| BEIJING/SHANGHAI, April 17
BEIJING/SHANGHAI, April 17 China has backtracked
on its policy of capping retail prices on medicines and will
allow pharmaceutical companies to set prices for some drugs,
after criticism that controls had caused a drug drought that
derailed treatment for millions of patients.
Beijing has been struggling with rising healthcare costs,
violent conflicts between patients and doctors and medicine
safety issues, and President Xi Jinping has said providing
affordable, accessible healthcare is a government priority.
The partial reversal of the price control policy, in an
announcement quietly posted on a government website on Tuesday,
will give drug companies that were reluctant to supply low-cost
medicines greater incentives to do so and likely ease shortages.
But the move is limited to a specific number of drugs and
falls short of tackling the official price controls that have
placed undue price pressures on the pharmaceutical industry.
It follows a series of critical articles in Chinese media
that exposed a shortage of the drug Tapazole faced by millions
of hyperthyroidism patients since last year.
Essential drugs for other conditions have also vanished from
the shelves in the past few years, as domestic manufacturers
have found it not viable to produce them.
China will loosen price controls on a list of "commonly used
low-cost medicines", allowing pharmaceutical companies to set
prices as long as the daily cost of taking the drug "remains in
a certain range", according to a statement on the National
Health and Family Planning Commission's (NHFPC) website.
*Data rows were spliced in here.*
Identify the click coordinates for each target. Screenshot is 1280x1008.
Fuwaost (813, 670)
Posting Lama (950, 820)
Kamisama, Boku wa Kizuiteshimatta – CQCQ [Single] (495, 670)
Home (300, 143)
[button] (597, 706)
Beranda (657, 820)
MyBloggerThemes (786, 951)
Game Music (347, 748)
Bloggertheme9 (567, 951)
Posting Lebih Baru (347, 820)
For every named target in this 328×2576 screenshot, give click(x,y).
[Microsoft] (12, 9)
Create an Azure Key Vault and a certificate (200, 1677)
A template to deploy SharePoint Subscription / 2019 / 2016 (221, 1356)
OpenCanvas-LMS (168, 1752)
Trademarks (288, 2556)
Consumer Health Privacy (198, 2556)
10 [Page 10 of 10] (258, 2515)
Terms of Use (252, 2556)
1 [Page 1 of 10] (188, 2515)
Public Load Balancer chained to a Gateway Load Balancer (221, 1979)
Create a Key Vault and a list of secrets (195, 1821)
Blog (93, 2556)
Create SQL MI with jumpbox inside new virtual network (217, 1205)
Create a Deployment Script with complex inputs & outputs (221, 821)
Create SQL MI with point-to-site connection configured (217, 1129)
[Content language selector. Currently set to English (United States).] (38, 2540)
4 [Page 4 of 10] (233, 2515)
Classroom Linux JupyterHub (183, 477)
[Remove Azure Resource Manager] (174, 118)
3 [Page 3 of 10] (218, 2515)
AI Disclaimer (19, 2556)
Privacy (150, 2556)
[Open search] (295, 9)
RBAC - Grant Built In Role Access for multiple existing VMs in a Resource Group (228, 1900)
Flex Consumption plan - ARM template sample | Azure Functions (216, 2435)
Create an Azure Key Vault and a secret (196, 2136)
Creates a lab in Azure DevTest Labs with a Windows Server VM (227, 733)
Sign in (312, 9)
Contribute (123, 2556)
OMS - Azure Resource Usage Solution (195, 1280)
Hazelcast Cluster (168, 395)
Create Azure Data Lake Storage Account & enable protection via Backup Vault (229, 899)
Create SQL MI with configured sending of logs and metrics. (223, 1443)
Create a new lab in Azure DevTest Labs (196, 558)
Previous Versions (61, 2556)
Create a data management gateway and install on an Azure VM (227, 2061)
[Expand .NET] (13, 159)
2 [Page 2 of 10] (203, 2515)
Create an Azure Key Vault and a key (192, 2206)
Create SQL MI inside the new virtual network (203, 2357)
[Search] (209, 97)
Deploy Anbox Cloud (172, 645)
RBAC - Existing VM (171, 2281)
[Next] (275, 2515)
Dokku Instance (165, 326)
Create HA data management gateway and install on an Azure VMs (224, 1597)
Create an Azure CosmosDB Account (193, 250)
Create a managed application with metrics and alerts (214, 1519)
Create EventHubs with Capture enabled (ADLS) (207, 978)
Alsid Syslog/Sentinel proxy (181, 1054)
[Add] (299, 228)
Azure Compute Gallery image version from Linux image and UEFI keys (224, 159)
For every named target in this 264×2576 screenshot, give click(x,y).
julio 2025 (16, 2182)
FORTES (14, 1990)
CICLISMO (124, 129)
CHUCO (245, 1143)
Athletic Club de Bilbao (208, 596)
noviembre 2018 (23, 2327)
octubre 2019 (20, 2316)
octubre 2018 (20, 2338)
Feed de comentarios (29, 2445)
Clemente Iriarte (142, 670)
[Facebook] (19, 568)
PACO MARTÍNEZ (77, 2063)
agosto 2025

The statement did not specify what that range was and which
medicines would be included in the list.
"Drug shortages directly impact clinical treatment for
patients, and threaten the health and life of the masses," an
unnamed official said in a Q&A posted on the website. "Securing
the supply of low-cost medicine is an important part of
deepening health and medical system reforms."
Shares in Chinese drugmaker CSPC Pharmaceutical Group Ltd
rose 3.8 percent on Thursday, while Shanghai Fosun
Pharmaceutical (Group) Co. shares rose 1.3 percent.
The new regulations will also allow hospitals to choose
suppliers of these medicines. Under the current drug procurement
system, suppliers are chosen through provincial bidding systems
geared to keeping costs low, driving drug companies to cut or
suspend production of many basic medicines.
"The most important reason (for the drug shortages) is
inappropriate management and control by government bidding
departments in the bidding and procurement process," said Yu
Mingde, president of the Chinese Pharmaceutical Enterprises
Association, an organisation supervised by China's cabinet.
The new policy is expected to improve the supply of
inexpensive basic medicines. A proposal submitted to an
advisory body to China's parliament in March cited a survey that
showed more than 200 kinds of inexpensive medicine were in short
supply, over half of which were priced under 10 yuan ($1.61).
About 300-400 kinds of inexpensive basic medicines, such as
Tapazole, are widely used in China, covering 80 percent of
medicine use of all patients, according to the proposal.
The official price caps and government-run bidding have
forced prices down at the expense of quality, said Yu, with some
companies cutting corners to supply at below-cost prices.
For other essential medicines supplied under public health
programmes, local governments will remain in control of
purchasing and distributing.
Alexander Ng, a Hong Kong-based principal at McKinsey & Co,
a consulting firm, predicted bankruptcies among many small local
pharmaceutical companies, partly due to price pressures.
Such pressures, along with the increased cost of meeting
regulations and probes into corruption in the sector, dragged on
profit growth and squeezed margins last year, according to a
Reuters' analysis of over 50 Chinese healthcare firms.
Combined profit growth in 2013 fell to around 2.6 percent
from 15.2 percent the year before, while profit margins shrank
from close to 17 percent to 10.5 percent.
China has poured more than 3 trillion yuan ($482
billion)into medical reforms over the past five years, focusing
on expanding health insurance coverage and improving access to
medical service and medicines.
The country's healthcare bill is set to hit $1 trillion by
2020, according to a report from McKinsey & Co.
Some pharmaceutical companies had told Reuters they were
unwilling to continue supplying loss-making products.
"We stopped producing in June 2012 because the price was too
low," said a worker surnamed Yang at Beijing Yanjing
Pharmaceutical, one of the major suppliers of Tapazole.
"Our cost is above 2 yuan, but the bid price used to be 1.27
yuan until the first half of last year, we lost millions each
year supplying this medicine."
The shortage of Tapazole, used to treat over-activity of the
thyroid gland that can cause rapid weight gain or palpitations,
last year sent patients scrabbling for an imported alternative,
forcing them to pay a hefty premium.
The existing healthcare system also discourages doctors from
prescribing essential medicines because hospitals make very
little or no money from selling them, making it more difficult
for patients to get treatment with low-cost medicines.